# Rear ankles/fetlocks popping in and out of the joint~ HELP!!



## Stacy~AK (Jul 24, 2013)

I've noticed sometimes that when my 3 year old gelding walks his rear ankles making a popping sound and you can see the joint popping in and out slightly. It never seemed to bother him and never lasted so I didn't worry too much about it.

Over the last week, i've noticed it is doing it again but alot worse. The popping sound is REALLY loud and the joint popping in and out seems way more svere as well. (I'm not sure if the joint is actually popping in and out but it sure looks like it is)

It started Saturday but he hasn't seemed to be bothered by it until last night. He just wasn't his usual spunky self and instead of running to me when I called like he usually does, he just slowing plodded up to me with his head down. When I lifted one of his rear feet to check it he freaked out like I was hurting him.

Nothing seems swolen and there is no heat.

I've done some reasearch online and i'm getting conflicting info.

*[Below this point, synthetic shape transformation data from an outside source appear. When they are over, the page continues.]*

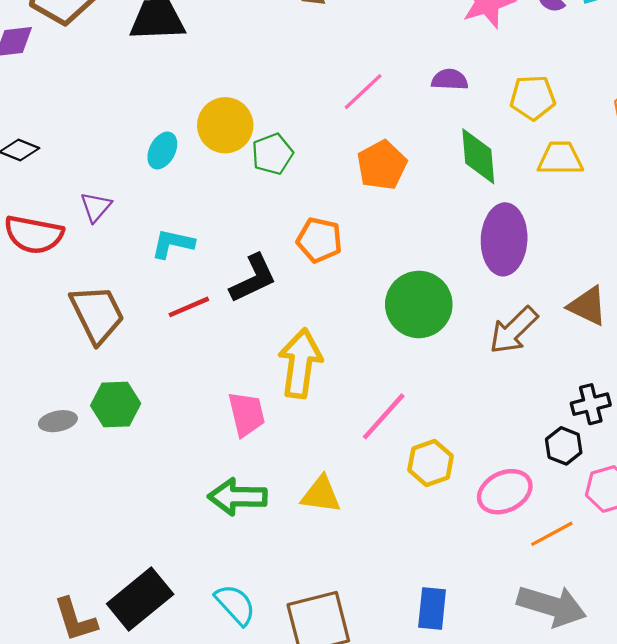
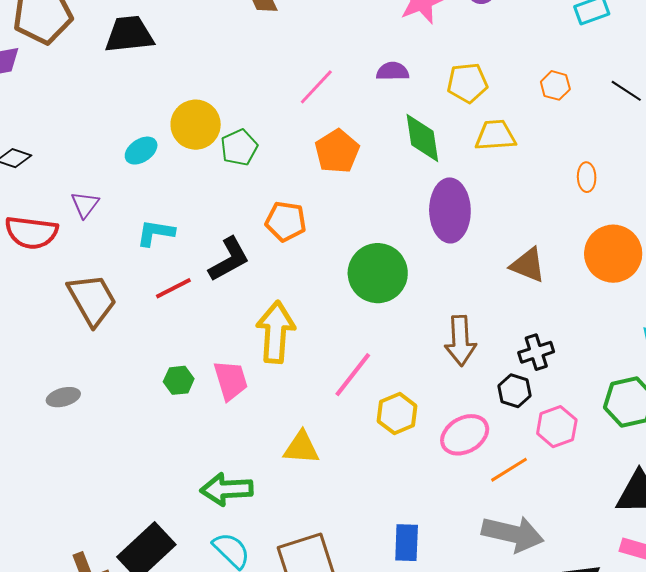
cyan ellipse: (162, 150) -> (141, 151), turned 32
brown arrow: (514, 330) -> (460, 341), moved, turned -45
green hexagon: (116, 405) -> (179, 380), moved, size x0.7
green arrow: (237, 497) -> (227, 489), moved

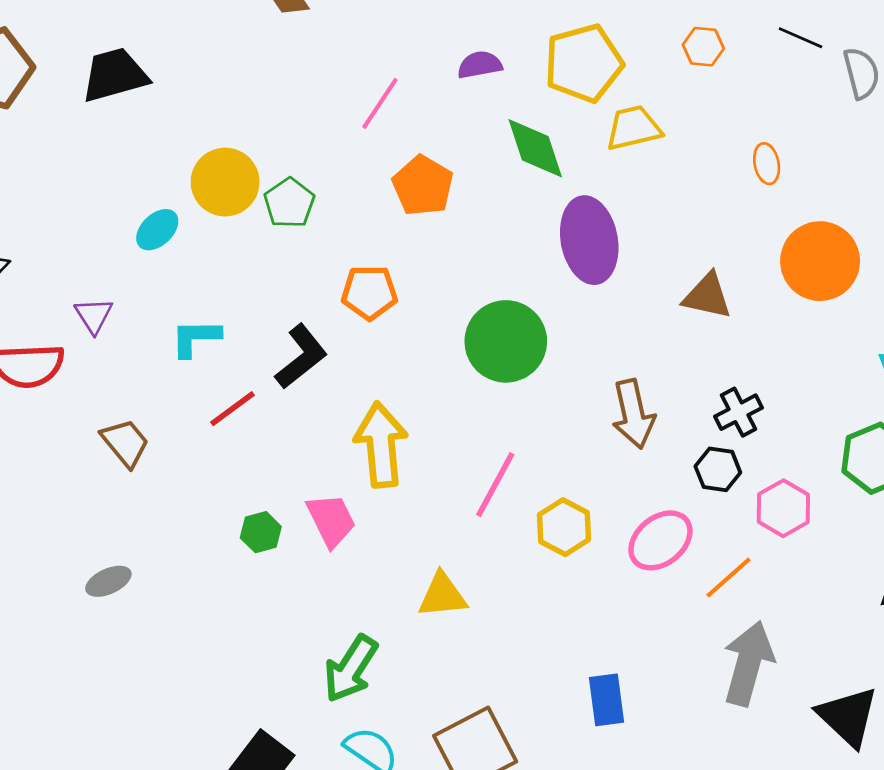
yellow pentagon: (467, 83) -> (584, 63), size x1.4
brown trapezoid: (92, 300) -> (125, 443), size x0.7
green arrow: (227, 489) -> (351, 669), turned -45
gray arrow: (513, 534) -> (748, 663), turned -78

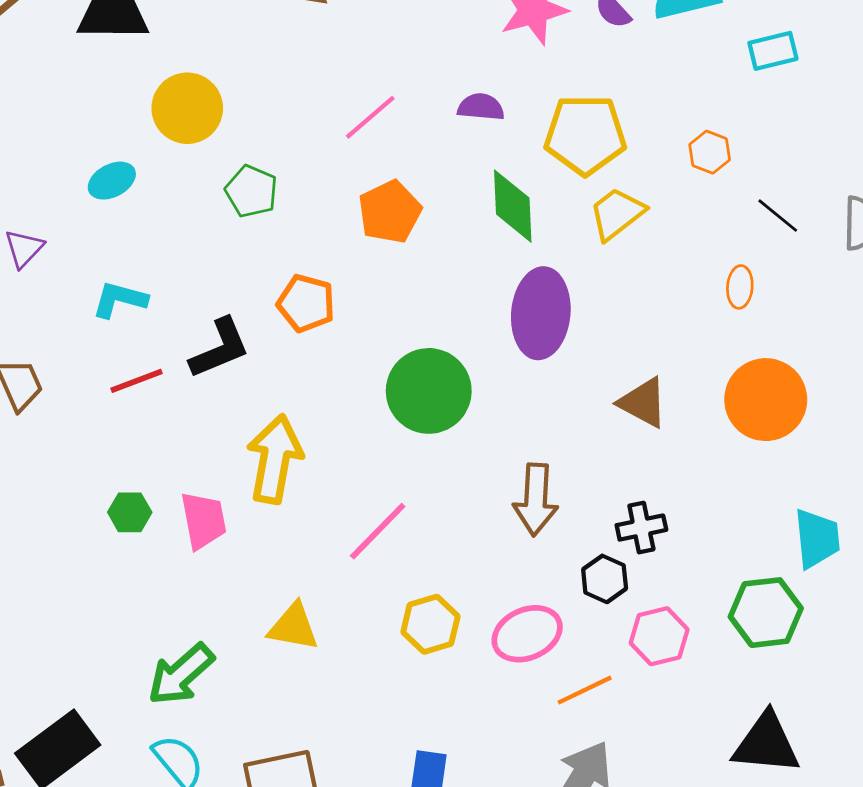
black line: (801, 38) -> (778, 216), moved
yellow trapezoid: (634, 128) -> (617, 214), turned -40
yellow circle: (225, 182) -> (187, 108), moved
green pentagon: (289, 203) -> (251, 191), turned -30
yellow hexagon: (564, 527) -> (430, 624), moved

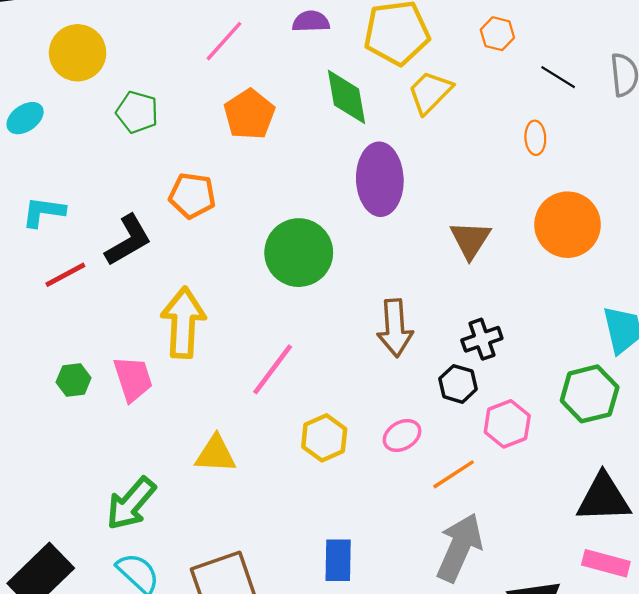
brown triangle: (643, 403) -> (470, 240), turned 42
pink ellipse: (527, 634) -> (402, 435), size x0.7

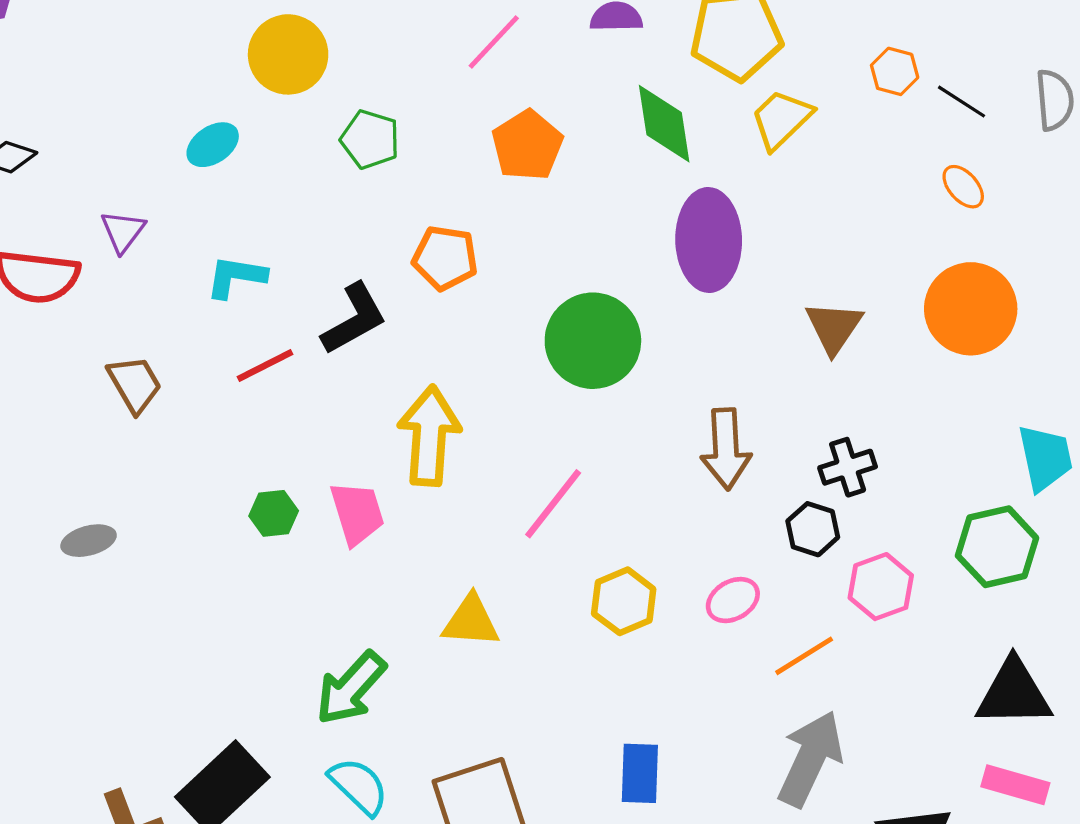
orange hexagon: (497, 34) -> (895, 71), moved
orange ellipse: (535, 138) -> (963, 187), moved, turned -40

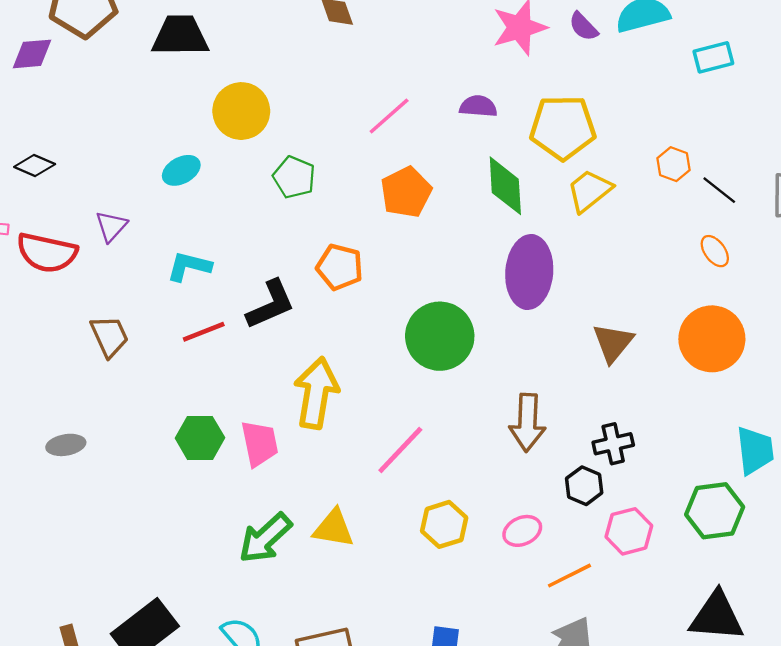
green hexagon: (274, 513) -> (200, 438), size x1.4
green arrow: (351, 688) -> (265, 538), moved

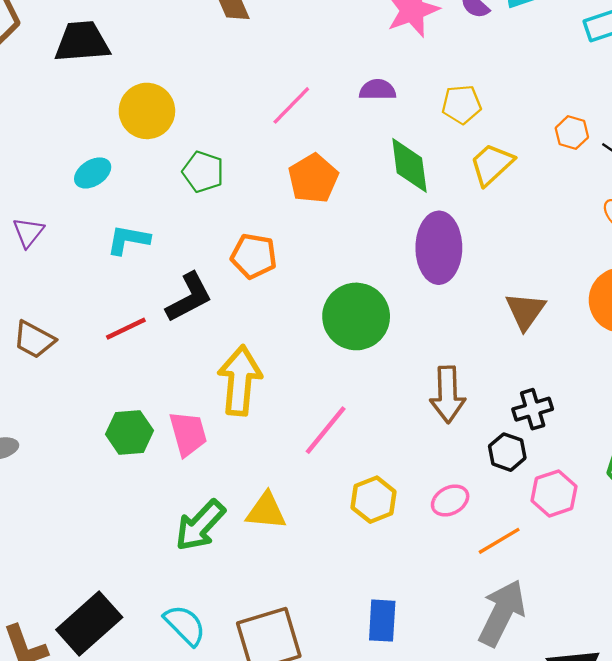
yellow pentagon: (563, 127) -> (461, 104), size x0.6
cyan L-shape: (189, 266) -> (128, 240), moved
brown trapezoid: (109, 336) -> (34, 340), turned 147

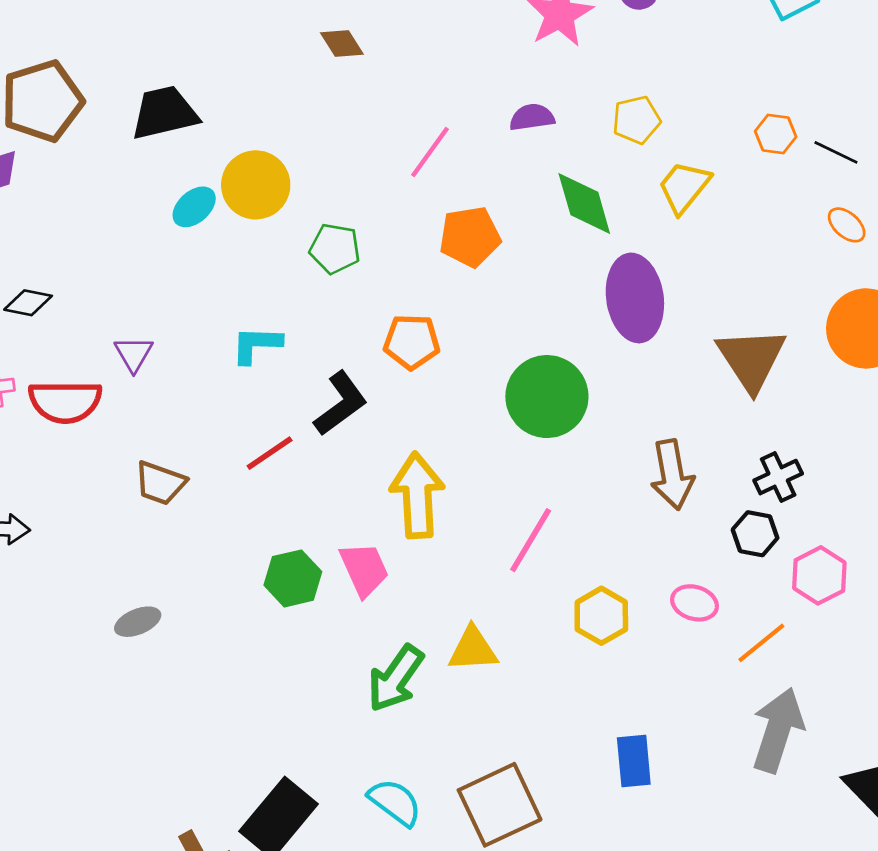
cyan ellipse: (93, 173) -> (194, 207), moved
orange pentagon: (313, 178) -> (470, 237), turned 30
brown triangle: (525, 311) -> (751, 359), size x1.4
pink ellipse: (450, 500) -> (694, 603), turned 54

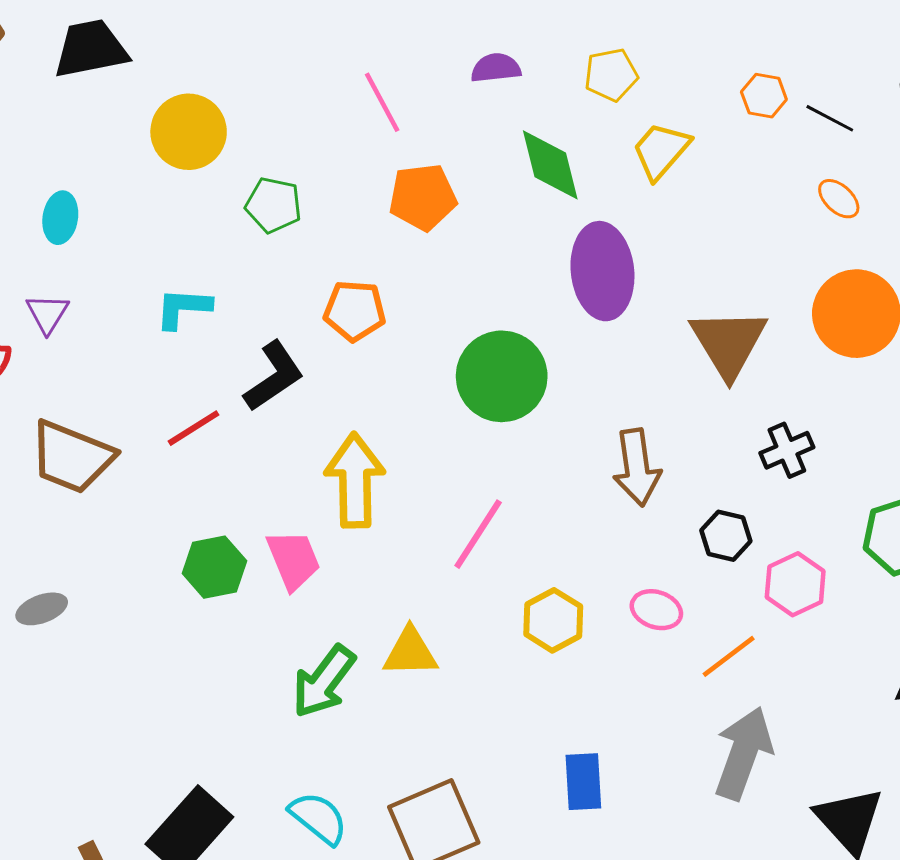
pink line: (430, 152) -> (382, 102), turned -66
cyan ellipse: (194, 207) -> (60, 218), moved, turned -42
black cross: (778, 477) -> (787, 450), moved
brown trapezoid: (160, 483) -> (72, 457), size x1.5

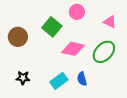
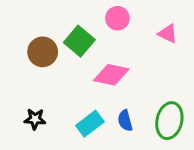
brown circle: (18, 37) -> (43, 52), moved
green ellipse: (104, 52) -> (169, 121), moved, turned -30

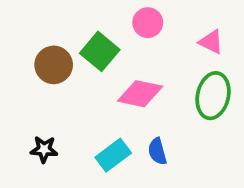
green ellipse: (169, 121) -> (213, 96), moved

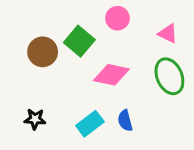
green ellipse: (213, 96) -> (169, 76), turned -36

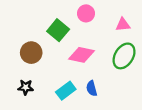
pink triangle: (168, 33) -> (123, 25), turned -32
brown circle: (43, 52) -> (31, 53), moved
green ellipse: (169, 76) -> (124, 56), turned 55

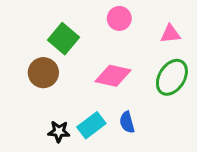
green square: (58, 30) -> (63, 39), moved
black star: (26, 87) -> (59, 132), moved

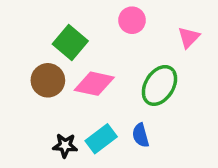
pink triangle: (170, 34) -> (189, 37), turned -40
pink diamond: (113, 76) -> (94, 84), moved
green ellipse: (172, 77) -> (159, 85), moved

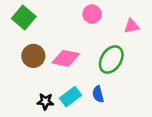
pink triangle: (189, 37) -> (132, 26), turned 35
green square: (70, 43) -> (24, 18), moved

Some say popping is normal and not to worry about it
Other say it is serious and a vet needs to look at him
I've also read that this is commom in mini's if thier toes are too long in the rear. Our regular farrier has been out on maternity leave and her fill in isn't the greatest so his toes are a bit long.
Any ideas on what this might be?? Do I need to take him to the vet?


----------



## disneyhorse (Jul 24, 2013)

Have his toes trimmed. After that, if it persists, have a vet take a look.


----------



## supaspot (Jul 24, 2013)

Ive heard of popping hocks but never popping fetlocks , Id love to see a video of it


----------



## Carolyn R (Jul 24, 2013)

I agree with disneyhorse, most likely culprit is that the hooves' have varied from the horse's natural angle. long toes, too much heel, worn uneven, forced into a angle that is acceptable but not natural for the horse in question.....


----------



## Stacy~AK (Jul 24, 2013)

I was going to take some video and pictures to send my current farrier so she can see the mess she gets to come back to when she is off maturnity leave. I will post the video on here as well. He is getting a trim this Saturday (by the fill in farrier) so we will see how he is after that.

He is my first horse and my baby so I panic easily when somethins seems wrong with him!


----------



## drmatthewtaylor (Jul 24, 2013)

If its near the fetlock then its more likely to be occurring at the pastern joint probably from a lower than normal angle. A trim should make it better and continued trims should fix it.

Dr. Taylor


----------



## Stacy~AK (Jul 25, 2013)

I tried getting video of it but you really can't see the popping in the video.

Hopefully he will be doing better after his trim Saturday.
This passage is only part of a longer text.